すなわち,倫理とは他人から強制されるものではなく,個人が社会の一員として,自発的に自らに課す行動規範だということができます。しかし,自発的に行うにしても,どのようなことが重要なのか,一般的にどのようなことを倫理としているのかを理解しなければ,適切な行動はとれません。そのため,倫理教育が求められるのです。
情報倫理とは,ITを利用するときの行動規範です。ITが社会に広く深く関係していること,通常の日常行動とは異なる環境が多いことから,ITに特有な倫理が求められます。反社会的情報の流布や著作権を侵害しないなど,情報化社会において他人に迷惑をかけないためのモラルです。これは,加害者にならないための基本的なルールだといえます。

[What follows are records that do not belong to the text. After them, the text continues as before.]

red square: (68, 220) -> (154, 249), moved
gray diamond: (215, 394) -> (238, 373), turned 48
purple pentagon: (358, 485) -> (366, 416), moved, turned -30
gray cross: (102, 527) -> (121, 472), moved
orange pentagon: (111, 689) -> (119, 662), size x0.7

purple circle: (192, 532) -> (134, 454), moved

一方,情報セキュリティ対策とは,ウイルスや不正アクセスなどの人間による悪意の脅威,あるいは,自然災害や機器の誤動作などの脅威から,個人情報などの重要な情報,ハードウェアやソフトウェアなどを守ることです。これは,被害者にならないための手段だといえます。情報倫理とくらべて対象がやや狭いといえます。

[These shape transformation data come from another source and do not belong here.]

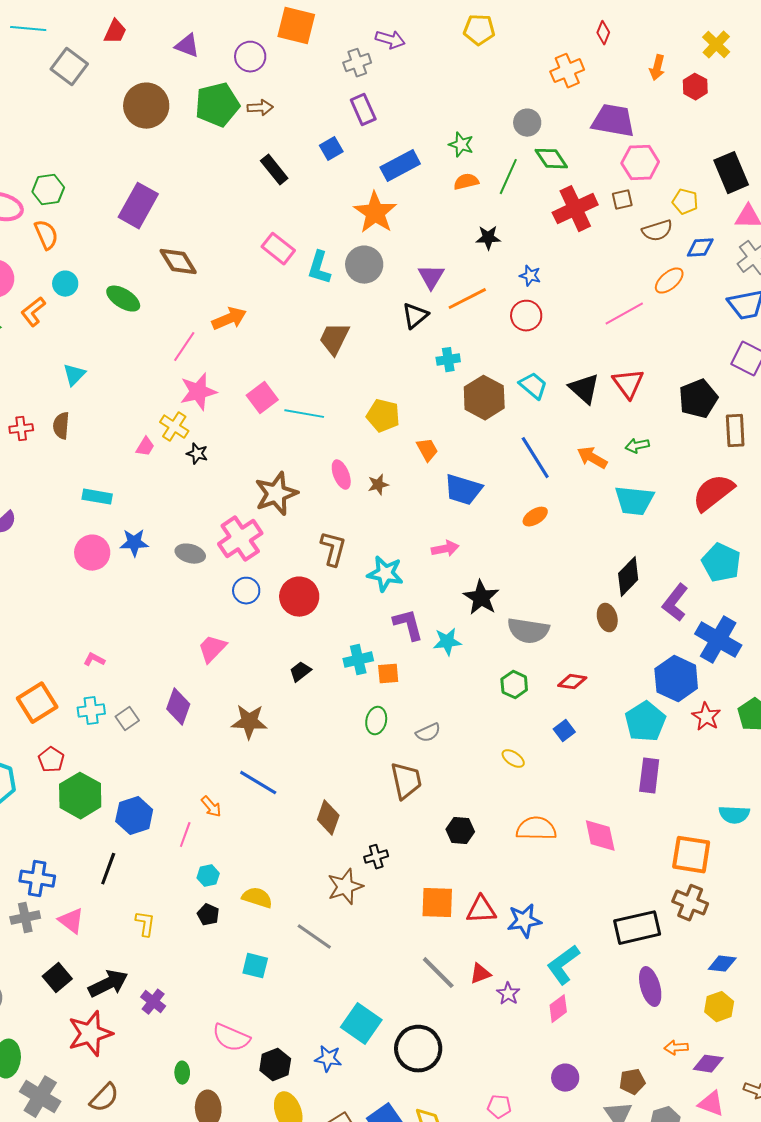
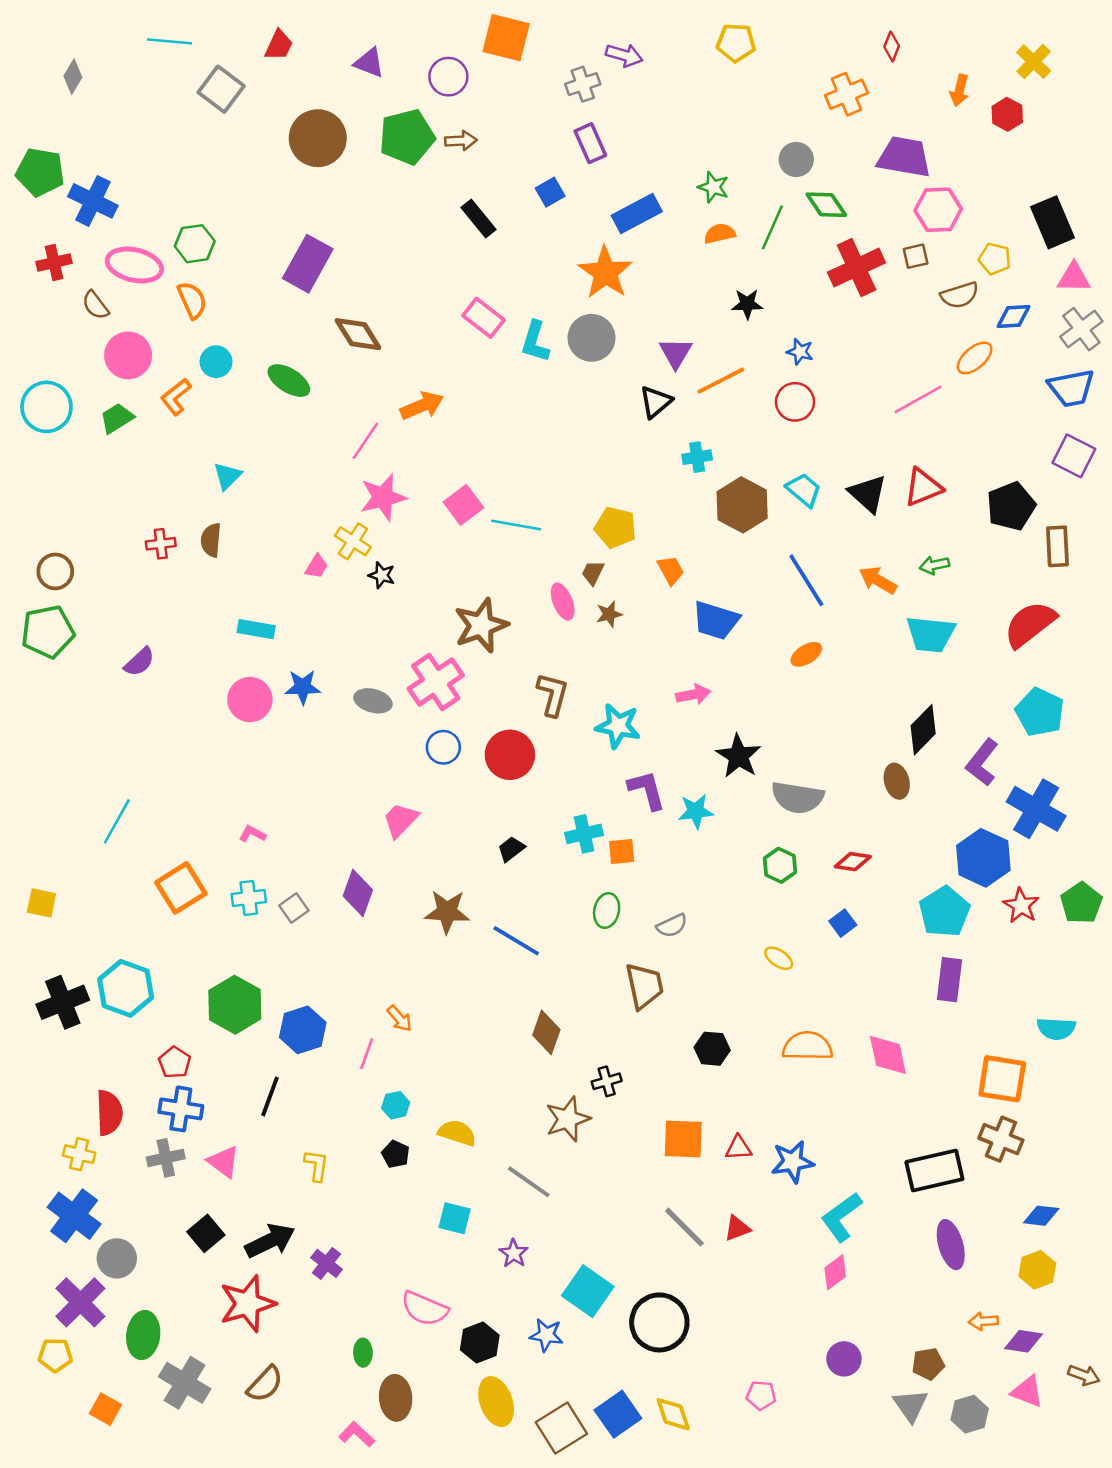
brown trapezoid: (334, 339) -> (593, 573), moved, size x0.6
red triangle: (628, 384) -> (923, 487), turned 44
red pentagon: (51, 760) -> (175, 1062), moved
blue line: (258, 783) -> (516, 941), moved
red triangle: (481, 910) -> (738, 1148), size x0.7
purple star: (508, 994) -> (514, 1253), moved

情報化社会において,自分が気づかないうちに他人に迷惑をかけない(加害者にならない)ことを情報倫理,自分の身を守る(被害者にならない)ことを情報セキュリティ対策だと解釈することもできます。
このように,情報倫理と情報セキュリティ対策とは異なる概念なのですが,両者の違いにこだわるのは現実的ではありません。どちらにも解釈できるものもあります。
例えば,インターネットによる詐欺や中傷などから身を守ることは,他人の情報倫理が欠落していることに起因するととらえれば,情報倫理の問題になりますし,そのような情報を排除する手段に着目すれば,情報セキュリティ対策だということもできます。また、ウイルスや不正アクセスなどの脅威から防衛するのは情報セキュリティですが、それを行うのは、第三者にウイルスを伝染させないため、第三者攻撃の踏み台にならないための最低限の倫理でもあります。